Cite-se a carta escrita
por Marx, como chefe da Associação Internacional dos Trabalhadores, a Abraham
Lincoln, em 1864, no meio da Guerra Civil:
“(...) O concurso para
os territórios que abriram a época, não foi para decidir se o solo virgem de
extensões imensas devem ser apegada ao trabalho do imigrante ou ser prostituída
pelo vagabundo do condutor de escravos? Quando uma oligarquia de 300 mil
donos de escravos ousou inscrever, pela primeira vez nos anais do mundo ‘escravidão’

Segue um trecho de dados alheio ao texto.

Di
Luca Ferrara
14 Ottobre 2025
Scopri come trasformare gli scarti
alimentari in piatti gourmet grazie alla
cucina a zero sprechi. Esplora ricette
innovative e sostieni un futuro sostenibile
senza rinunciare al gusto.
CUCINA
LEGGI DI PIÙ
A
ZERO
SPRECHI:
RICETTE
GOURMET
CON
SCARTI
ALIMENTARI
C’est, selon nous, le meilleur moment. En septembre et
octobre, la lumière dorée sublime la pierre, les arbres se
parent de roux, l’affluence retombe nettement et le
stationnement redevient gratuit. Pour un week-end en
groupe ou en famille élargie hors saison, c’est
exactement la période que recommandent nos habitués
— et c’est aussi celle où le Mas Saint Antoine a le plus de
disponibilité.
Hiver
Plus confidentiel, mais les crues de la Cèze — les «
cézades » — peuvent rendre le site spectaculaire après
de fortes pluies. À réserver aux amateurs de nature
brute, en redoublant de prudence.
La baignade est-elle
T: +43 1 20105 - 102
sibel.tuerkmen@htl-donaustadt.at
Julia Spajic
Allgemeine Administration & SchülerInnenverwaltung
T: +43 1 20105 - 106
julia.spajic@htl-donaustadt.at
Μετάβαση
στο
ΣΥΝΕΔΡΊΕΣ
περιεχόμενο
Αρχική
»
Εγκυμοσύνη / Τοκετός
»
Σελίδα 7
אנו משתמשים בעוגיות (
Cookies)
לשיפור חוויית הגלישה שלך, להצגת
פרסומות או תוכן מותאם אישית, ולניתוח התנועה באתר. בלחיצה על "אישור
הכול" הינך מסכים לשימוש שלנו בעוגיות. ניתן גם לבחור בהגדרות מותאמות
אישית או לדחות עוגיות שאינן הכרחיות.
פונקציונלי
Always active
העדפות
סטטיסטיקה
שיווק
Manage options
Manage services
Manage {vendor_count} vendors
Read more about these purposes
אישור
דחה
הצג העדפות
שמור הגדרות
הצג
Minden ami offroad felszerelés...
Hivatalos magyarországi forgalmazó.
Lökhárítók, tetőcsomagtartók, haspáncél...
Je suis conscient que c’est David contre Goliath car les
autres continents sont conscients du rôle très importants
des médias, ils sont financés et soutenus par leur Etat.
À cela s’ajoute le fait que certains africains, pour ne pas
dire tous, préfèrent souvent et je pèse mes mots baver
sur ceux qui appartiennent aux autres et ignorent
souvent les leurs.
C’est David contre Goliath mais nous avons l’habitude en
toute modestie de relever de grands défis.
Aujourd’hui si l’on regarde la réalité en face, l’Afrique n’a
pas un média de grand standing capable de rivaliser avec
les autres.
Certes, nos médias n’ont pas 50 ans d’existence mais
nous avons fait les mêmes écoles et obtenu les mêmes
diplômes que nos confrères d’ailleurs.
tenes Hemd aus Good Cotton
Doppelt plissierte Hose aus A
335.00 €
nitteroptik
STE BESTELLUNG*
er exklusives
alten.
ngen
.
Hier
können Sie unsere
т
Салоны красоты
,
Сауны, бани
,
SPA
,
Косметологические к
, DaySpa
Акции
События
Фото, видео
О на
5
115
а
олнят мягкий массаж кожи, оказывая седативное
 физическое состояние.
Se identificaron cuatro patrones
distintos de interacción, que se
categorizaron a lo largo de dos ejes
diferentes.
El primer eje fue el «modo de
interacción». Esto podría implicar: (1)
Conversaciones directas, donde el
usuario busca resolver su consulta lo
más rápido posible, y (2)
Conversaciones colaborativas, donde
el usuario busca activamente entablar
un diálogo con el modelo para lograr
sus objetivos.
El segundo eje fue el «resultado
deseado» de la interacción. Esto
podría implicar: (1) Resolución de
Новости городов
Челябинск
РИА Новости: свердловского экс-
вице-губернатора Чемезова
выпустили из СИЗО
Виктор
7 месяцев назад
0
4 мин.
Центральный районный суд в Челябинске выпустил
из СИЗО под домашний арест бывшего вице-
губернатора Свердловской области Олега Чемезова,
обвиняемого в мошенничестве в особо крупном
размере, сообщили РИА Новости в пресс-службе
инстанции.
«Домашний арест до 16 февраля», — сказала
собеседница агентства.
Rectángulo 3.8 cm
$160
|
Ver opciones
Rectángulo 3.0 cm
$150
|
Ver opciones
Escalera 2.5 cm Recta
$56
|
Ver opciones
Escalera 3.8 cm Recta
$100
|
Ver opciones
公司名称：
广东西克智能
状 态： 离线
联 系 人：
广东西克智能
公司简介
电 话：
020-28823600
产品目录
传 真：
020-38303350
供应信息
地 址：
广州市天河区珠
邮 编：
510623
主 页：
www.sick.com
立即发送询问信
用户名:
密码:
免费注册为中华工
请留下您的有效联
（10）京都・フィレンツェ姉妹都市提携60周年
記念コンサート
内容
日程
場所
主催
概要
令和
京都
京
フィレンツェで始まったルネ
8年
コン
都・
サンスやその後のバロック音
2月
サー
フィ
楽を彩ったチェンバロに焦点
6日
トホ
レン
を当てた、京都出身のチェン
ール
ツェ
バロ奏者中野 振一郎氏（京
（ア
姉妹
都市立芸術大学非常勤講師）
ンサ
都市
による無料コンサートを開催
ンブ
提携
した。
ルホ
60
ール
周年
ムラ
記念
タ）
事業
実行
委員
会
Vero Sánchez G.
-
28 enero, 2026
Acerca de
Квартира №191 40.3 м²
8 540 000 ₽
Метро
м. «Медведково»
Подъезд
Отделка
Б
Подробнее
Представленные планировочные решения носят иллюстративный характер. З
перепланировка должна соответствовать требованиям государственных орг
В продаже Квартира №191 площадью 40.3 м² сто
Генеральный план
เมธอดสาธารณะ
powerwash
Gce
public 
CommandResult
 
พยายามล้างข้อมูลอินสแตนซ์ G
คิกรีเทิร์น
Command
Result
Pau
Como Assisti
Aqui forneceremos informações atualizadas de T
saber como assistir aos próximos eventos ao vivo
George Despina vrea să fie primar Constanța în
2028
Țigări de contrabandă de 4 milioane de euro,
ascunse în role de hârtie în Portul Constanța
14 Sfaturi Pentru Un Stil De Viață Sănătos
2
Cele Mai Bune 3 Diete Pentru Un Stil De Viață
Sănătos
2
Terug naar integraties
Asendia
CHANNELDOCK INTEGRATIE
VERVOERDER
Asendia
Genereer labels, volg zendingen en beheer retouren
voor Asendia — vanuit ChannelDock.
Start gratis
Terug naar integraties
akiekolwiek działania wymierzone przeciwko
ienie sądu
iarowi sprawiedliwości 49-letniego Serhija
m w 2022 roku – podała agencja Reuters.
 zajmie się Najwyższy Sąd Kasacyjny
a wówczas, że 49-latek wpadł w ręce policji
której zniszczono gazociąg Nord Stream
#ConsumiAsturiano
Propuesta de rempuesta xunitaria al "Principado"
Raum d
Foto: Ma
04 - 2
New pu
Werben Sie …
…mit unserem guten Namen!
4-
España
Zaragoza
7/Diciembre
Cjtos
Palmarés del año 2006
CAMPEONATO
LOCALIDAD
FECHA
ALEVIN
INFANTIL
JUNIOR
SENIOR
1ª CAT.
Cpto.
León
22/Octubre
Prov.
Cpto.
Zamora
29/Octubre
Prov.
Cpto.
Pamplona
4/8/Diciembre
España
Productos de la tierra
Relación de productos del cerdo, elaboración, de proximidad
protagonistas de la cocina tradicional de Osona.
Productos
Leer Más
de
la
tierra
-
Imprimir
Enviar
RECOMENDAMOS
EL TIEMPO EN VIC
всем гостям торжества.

na bandeira da insurreição armada, quando nos mesmos lugares onde quase um
século atrás, a ideia de uma grande República Democrática tinha saltado
primeiro para cima, de onde foi emitida a primeira declaração dos direitos do
homem (...) quando nos próprios pontos de contra revolução (...) foi mantido ‘escravidão
a ser uma instituição benéfica’ (...) e propriedade cinicamente proclamou no
homem ‘a pedra angular da novo edifício’ (...) então as classes trabalhadoras
da Europa entendiam de uma vez (...) que os senhores de escravos se rebelaram e
fizeram soar o toque de alarme para uma guerra santa geral da propriedade
contra o trabalho (...).
Eles consideram um sério
sinal a questão ter caído no colo de Abraham Lincoln, o filho único de espírito
da classe trabalhadora, para conduzir o seu país através das lutas incomparável
para o resgate da raça acorrentada e a reconstrução de uma ordem social”.
Não só foi
Marx pessoalmente contra a escravidão e ativamente organizou a luta contra a escravidão,
mas ele teorizou que a escravidão e a discriminação eram apenas problemas não
só dos próprios escravos, mas de trabalhadores brancos que estavam
constantemente sob a ameaça de perder o trabalho para o trabalho escravo.
Isso não
significa, necessariamente, que os trabalhadores brancos eram simpáticos à
causa dos escravos - a maioria deles não foram. Mas Marx não queria
abordar a questão apenas sob o prisma da consciência de classe, mas por fatores
objetivos. Tanto que ele escreveu no O Capital: "Nos Estados Unidos da
América, cada movimento independente dos trabalhadores estava paralisada desde
que a escravidão desfigurou uma parte da República. O trabalho não pode
emancipar-se na pele branca, onde no negro ele é da marca".
Além disso,
Marx compreendeu a dinâmica do racismo em um sentido moderno: os trabalhadores
que têm interesses objetivos comuns, mas podem se tornar inimigos mortais por
causa da ideologia racista e nacionalista. Olhando para as tensões entre
os trabalhadores irlandeses e ingleses, com um aceno de cabeça em direção à
situação americana entre negros e brancos, Marx escreveu:
“Cada centro industrial
e comercial na Inglaterra possui uma classe trabalhadora dividida em dois
campos hostis, proletários ingleses e proletários irlandeses. O
trabalhador inglês comum odeia o trabalhador irlandês como um concorrente que
reduz o seu padrão de vida. Em relação ao trabalhador irlandês, ele se
sente um membro da nação dominante e por isso se transforma em uma ferramenta
dos aristocratas e capitalistas de seu país contra a Irlanda (...). Ele
preza preconceitos religiosos, sociais e nacionais contra o trabalhador
irlandês. Sua atitude é a mesma que a dos ‘brancos pobres’ para os ‘nigger’
nos antigos estados escravistas dos EUA. (...) Este antagonismo é mantido
artificialmente vivo e intensificado pela imprensa, o púlpito, os papéis
cômicos, enfim por todos os meios à disposição das classes dominantes. Este
antagonismo é o segredo da impotência da classe trabalhadora inglesa, apesar de
sua organização. É o segredo pelo qual o capitalista mantém o seu poder. E
que a classe está plenamente consciente disso”.
A partir
dessa citação, pode-se ver uma teoria marxista sobre como o racismo é operado
na sociedade contemporânea após a escravidão ter sido extinta. Marx destacou
três coisas: primeiro, que o capitalismo promove a concorrência
econômica entre os trabalhadores; segundo, que a classe dominante
utiliza a ideologia racista para dividir os trabalhadores uns contra os outros; e,
finalmente, que, quando um grupo de trabalhadores sofre opressão, ela
afeta negativamente toda a classe trabalhadora.